The same pattern emerges with other Intel investments. The company bought 30,000 shares in e-commerce pioneer OpenMarket last year. The investment, which was worth $5 million based on OpenMarket’s share price on June 4th, gave Intel a 1%-2% minority ownership. But the ramifications for Intel’s processor sales were far greater. Intel would only buy stock if OpenMarket agreed to develop its Transact e-commerce backbone for Intel’s next generation IA 64 processors on NT – prior to the agreement Transact had been available only on HP-UX and Sun Solaris. The deal was clearly a platform play for Intel. Once the development work is complete Intel will use its powerful marketing machine to build a new market for the IA 64 on the new Transact platform. (The port is currently in development and should be ready within the year.) Intel, no doubt, will hope to repeat the success it had with Avid and make a healthy profit on its OpenMarket stock, taking advantage of the over inflated value of e-commerce stocks. It could be argued that this is the reason it invested in CyberCash, too.
It is fairly clear what Intel gets out of its equity investment program. Wall Street validation could be one benefit, as could brand awareness which comes with being associated with a company the size and prominence of Intel – a co-marketing agreement often comes with an Intel golden handshake.

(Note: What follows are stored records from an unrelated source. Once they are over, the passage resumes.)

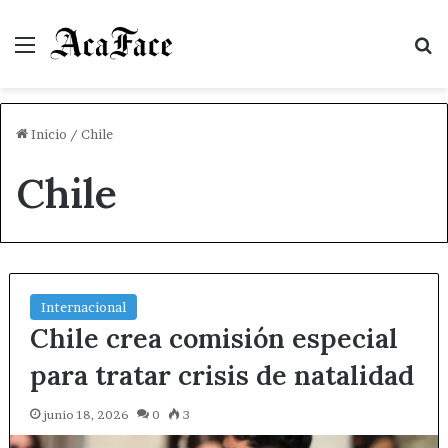
Menú
B
Inicio
/
Chile
Chile
Internacional
Chile crea comisión especial
para tratar crisis de natalidad
junio 18, 2026
0
3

But at what cost? Intel often asks for intellectual property rights from the company in which it invests. We didn’t grant them IP rights, says Avid’s Long, we didn’t need the money that badly, but there is some suggestion that other more cash hungry start-ups have accepted Intel’s requests. Furthermore, there are no guarantees that a corporate investor will not divulge product plans to competitors. Corporate investors, unlike pure venture capitalists, will often work on development projects at a very detailed level and there are few obstacles in place to prevent them from leaking details to competitors in a bid to accelerate product development cycles.
Aside from investing in Avid, Intel, for example, has also bought equity in two of Avid’s competitors, Canadian video editing company, MGI and US CAD/CAM company, Autodesk (which is currently being absorbed by Discreet Logic). Unlike VCs, which usually make a pure profit play in a company, corporate investors may also invest in small agile start-ups to gain exclusive rights to technology or garner market intelligence which it can then use to its own advantage. Start-ups are clearly caught between a rock and a hard place when it comes to raising funds. But they should perhaps think twice before choosing VC money over corporate equity funding. The outcome could potentially be far reaching.